### What you will do
Scan the records below. List lines holding "from".

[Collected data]
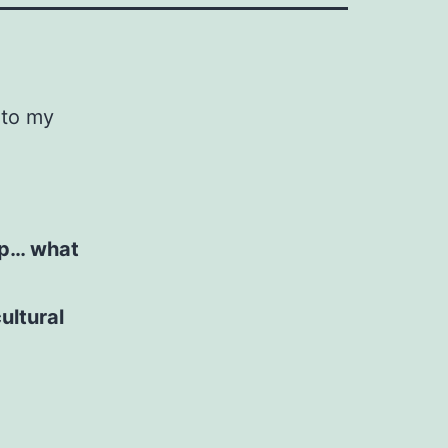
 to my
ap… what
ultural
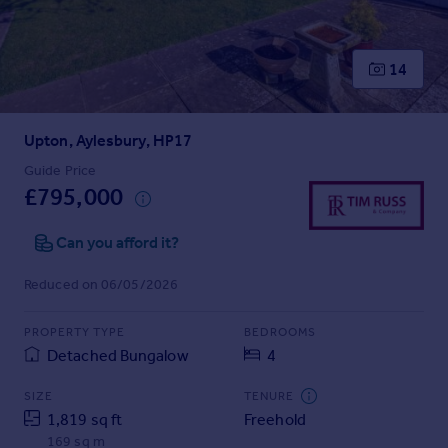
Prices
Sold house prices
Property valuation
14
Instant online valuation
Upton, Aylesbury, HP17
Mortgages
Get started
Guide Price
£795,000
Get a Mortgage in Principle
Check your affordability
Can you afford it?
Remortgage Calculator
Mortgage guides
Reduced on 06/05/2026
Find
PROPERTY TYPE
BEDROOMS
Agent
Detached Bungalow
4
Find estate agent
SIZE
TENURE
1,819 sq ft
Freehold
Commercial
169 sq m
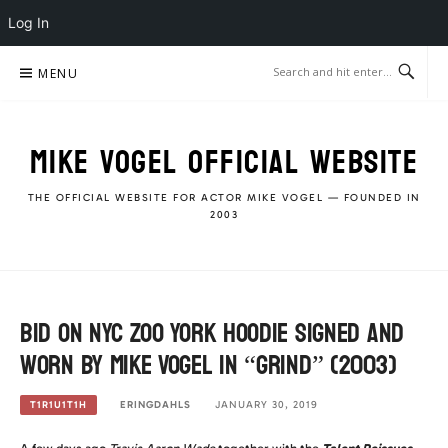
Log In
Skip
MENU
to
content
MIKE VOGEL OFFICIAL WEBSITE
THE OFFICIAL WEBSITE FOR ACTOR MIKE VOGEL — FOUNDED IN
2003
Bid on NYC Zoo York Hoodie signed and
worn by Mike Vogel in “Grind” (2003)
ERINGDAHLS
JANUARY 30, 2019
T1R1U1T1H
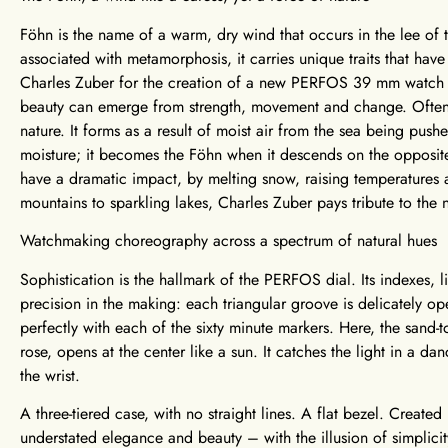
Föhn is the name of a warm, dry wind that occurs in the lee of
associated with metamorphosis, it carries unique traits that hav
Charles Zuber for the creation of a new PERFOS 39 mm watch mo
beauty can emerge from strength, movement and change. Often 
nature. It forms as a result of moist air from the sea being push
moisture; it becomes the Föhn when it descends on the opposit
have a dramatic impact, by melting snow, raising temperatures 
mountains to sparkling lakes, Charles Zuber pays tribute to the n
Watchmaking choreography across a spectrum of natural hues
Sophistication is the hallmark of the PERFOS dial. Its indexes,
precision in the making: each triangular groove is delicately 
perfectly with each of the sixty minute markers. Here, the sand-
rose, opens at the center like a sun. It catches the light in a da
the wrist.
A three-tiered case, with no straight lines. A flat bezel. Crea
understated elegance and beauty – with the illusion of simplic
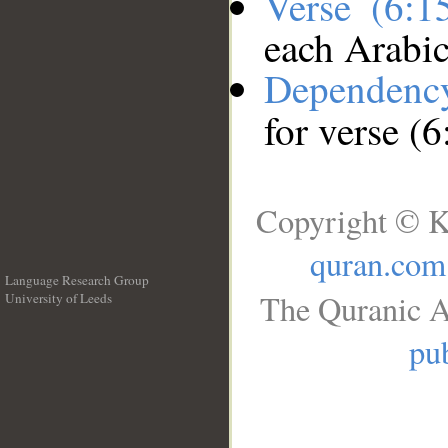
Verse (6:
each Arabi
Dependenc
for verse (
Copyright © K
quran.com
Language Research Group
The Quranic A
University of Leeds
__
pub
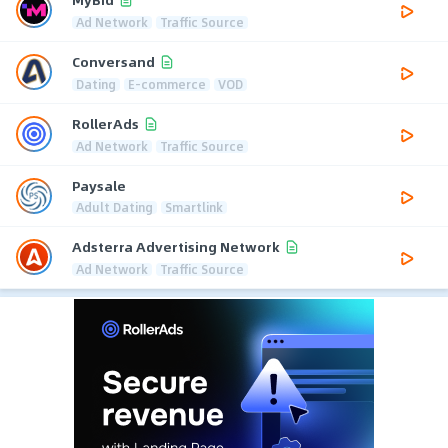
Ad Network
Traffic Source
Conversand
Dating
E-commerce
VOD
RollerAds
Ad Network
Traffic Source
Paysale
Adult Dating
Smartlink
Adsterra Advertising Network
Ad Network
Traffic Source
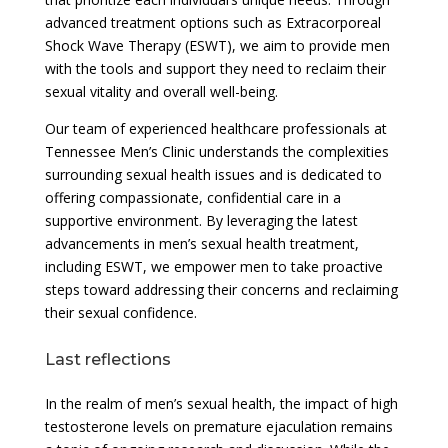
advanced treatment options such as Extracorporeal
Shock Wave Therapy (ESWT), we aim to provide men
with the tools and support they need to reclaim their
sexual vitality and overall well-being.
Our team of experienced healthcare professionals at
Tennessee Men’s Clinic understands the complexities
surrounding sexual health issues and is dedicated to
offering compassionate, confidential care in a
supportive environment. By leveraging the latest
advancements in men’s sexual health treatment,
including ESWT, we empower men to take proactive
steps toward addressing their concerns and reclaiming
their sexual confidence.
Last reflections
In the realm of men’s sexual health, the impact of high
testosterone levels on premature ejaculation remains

--

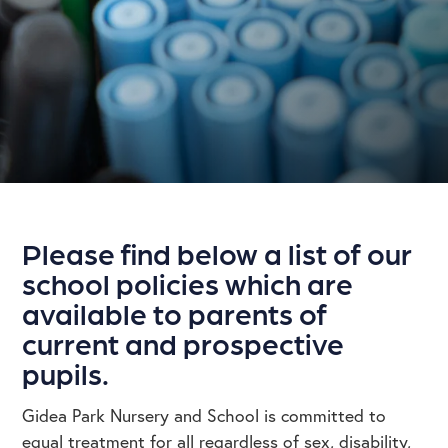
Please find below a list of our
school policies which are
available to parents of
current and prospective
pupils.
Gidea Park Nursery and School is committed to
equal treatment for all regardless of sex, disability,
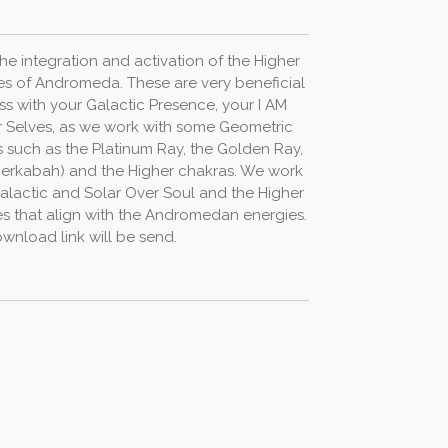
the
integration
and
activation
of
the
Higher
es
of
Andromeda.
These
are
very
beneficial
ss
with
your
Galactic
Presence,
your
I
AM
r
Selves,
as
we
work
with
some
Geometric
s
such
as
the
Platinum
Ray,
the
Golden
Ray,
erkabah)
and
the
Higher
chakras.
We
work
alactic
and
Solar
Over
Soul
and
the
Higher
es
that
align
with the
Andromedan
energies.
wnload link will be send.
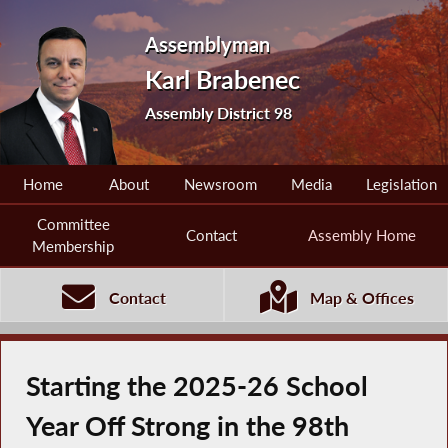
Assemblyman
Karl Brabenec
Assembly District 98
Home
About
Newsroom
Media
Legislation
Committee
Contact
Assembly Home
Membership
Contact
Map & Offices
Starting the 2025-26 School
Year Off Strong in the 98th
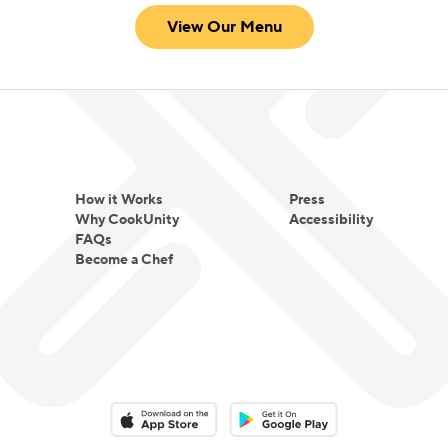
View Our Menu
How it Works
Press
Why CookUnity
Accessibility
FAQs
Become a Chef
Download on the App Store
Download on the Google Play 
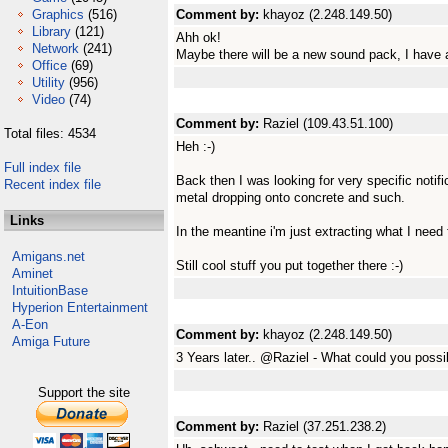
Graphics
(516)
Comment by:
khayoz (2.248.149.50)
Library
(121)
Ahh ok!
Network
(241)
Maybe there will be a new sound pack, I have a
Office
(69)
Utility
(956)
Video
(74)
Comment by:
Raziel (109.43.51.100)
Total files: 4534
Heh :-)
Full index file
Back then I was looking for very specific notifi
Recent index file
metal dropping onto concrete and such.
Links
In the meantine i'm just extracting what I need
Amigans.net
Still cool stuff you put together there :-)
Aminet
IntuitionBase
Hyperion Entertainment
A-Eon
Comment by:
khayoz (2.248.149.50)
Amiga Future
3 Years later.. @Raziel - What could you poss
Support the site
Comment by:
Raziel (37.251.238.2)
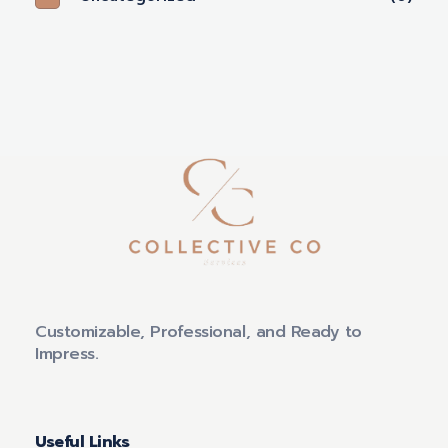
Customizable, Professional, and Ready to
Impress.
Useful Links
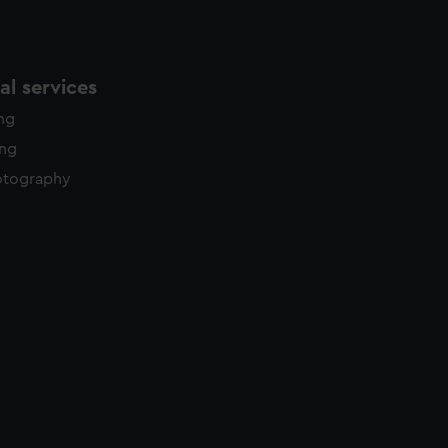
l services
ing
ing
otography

### Task solution
beauty can emerge from strength, movement and change. Often 
nature. It forms as a result of moist air from the sea being push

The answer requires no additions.